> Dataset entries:
┄┄┄┄┄┄┄┄┄┄

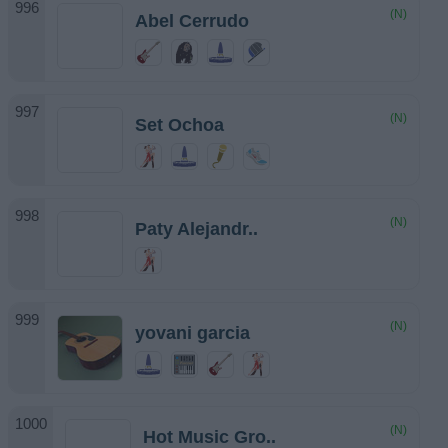
(N)
Abel Cerrudo
(N)
Set Ochoa
(N)
Paty Alejandr..
(N)
yovani garcia
(N)
Hot Music Gro..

┄┄┄┄┄┄┄┄┄┄

> PROBLEM TO WORK ON:
What you hand back should match the entries above exactly, except that no picture appears.

> THE COMPLETED TASK:
(N)
Abel Cerrudo
(N)
Set Ochoa
(N)
Paty Alejandr..
(N)
yovani garcia
(N)
Hot Music Gro..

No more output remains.